While bears do spend time on land — particularly females with young — much of their lives are spent at sea, says Amstrup. Moreover, satellite tracking shows the bears have the potential to cover a massive range. One satellite-tracked female trekked 4,796 kilometres from Alaska to Greenland to Ellesmere Island and back to Greenland. To even use this tracking method requires researchers to go out onto the ice, far from human settlements, and capture, tag, collar and release the bears.
“That really is expensive work,” says Amstrup.
It’s also becoming more dangerous, for scientists and bears alike. Patchy ice coverage means more places for a near-tranquilized bear to stumble off the ice, says Amstrup, and the same goes for researchers.
As well as being difficult to collect, the scientific data and methods often conflict with what is seen and believed by the people living closest to polar bears.
“There’s an honest reluctance for people who have thousands of years of history with the bears, and who have a reverence for them that doesn’t include this type of work,” says Amstrup of live-capture tagging methods.
Alternative data collection methods have been trialed with varying degrees of success. Aerial surveys provide a good population estimate. However, they don’t provide a population trend unless they are carried out year after year. Nor can they provide any information on the bears’ body condition — an important indicator of the health of the local ecosystem.
Another alternative is biopsy darts: darts with small blades that take a plug of flesh from the bear before detaching. They are safer, as the bear isn’t immobilized and the researcher can retrieve the dart without spending much time on ice. The drawback, again, is the reduced amount of data that can be collected.
One innovation does offer a way forward, according to Amstrup. In a 2020 paper led by University of Toronto researcher Péter Molnár, Amstrup and his colleagues describe a method of modelling the future of polar bears without having to venture into the field for data.

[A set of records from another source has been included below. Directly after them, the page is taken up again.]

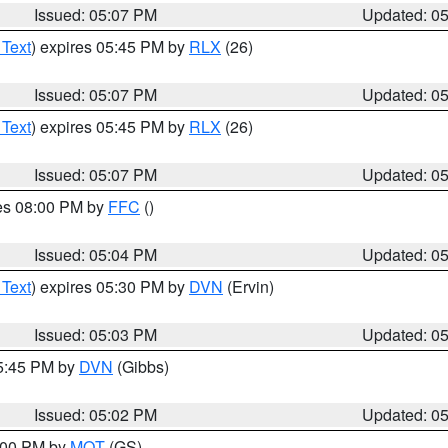
Issued: 05:07 PM
Updated: 0
 Text
) expires 05:45 PM by
RLX
(26)
Issued: 05:07 PM
Updated: 0
 Text
) expires 05:45 PM by
RLX
(26)
Issued: 05:07 PM
Updated: 0
res 08:00 PM by
FFC
()
Issued: 05:04 PM
Updated: 0
 Text
) expires 05:30 PM by
DVN
(Ervin)
Issued: 05:03 PM
Updated: 0
05:45 PM by
DVN
(Gibbs)
Issued: 05:02 PM
Updated: 0
6:00 PM by
MQT
(GS)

“We went back to what polar bears require,” says Amstrup. “What are the energetic limitations that they face? What kind of a data point would help us address that? And we found out that the real limiting factor for polar bears is the number of ice free days.”
By modelling how the number of ice free days will change over time, and combining this with the known energy requirements of bears, Amstrup and his colleagues can predict when bears in each region will begin to suffer — all without having to set foot on the ice.
“The important aspect is that it recognises the limitations we face and tries to understand the future of polar bears in a different way,” says Amstrup. “It doesn’t give us a direct estimate of survival. But it does tell us when survival is going to be dramatically reduced. From a management standpoint and conservation standpoint, that's really what we're after.”
Studying these bears is undoubtedly hard. Managing them, with such an incomplete picture of their status, may be even harder. Novel techniques provide a safer way of modelling the future of polar bears, away from the thinning ice. Consensus says, however, that the danger posed by a warming Arctic is greater. And while some subpopulations are not yet touched by this danger, they eventually will be.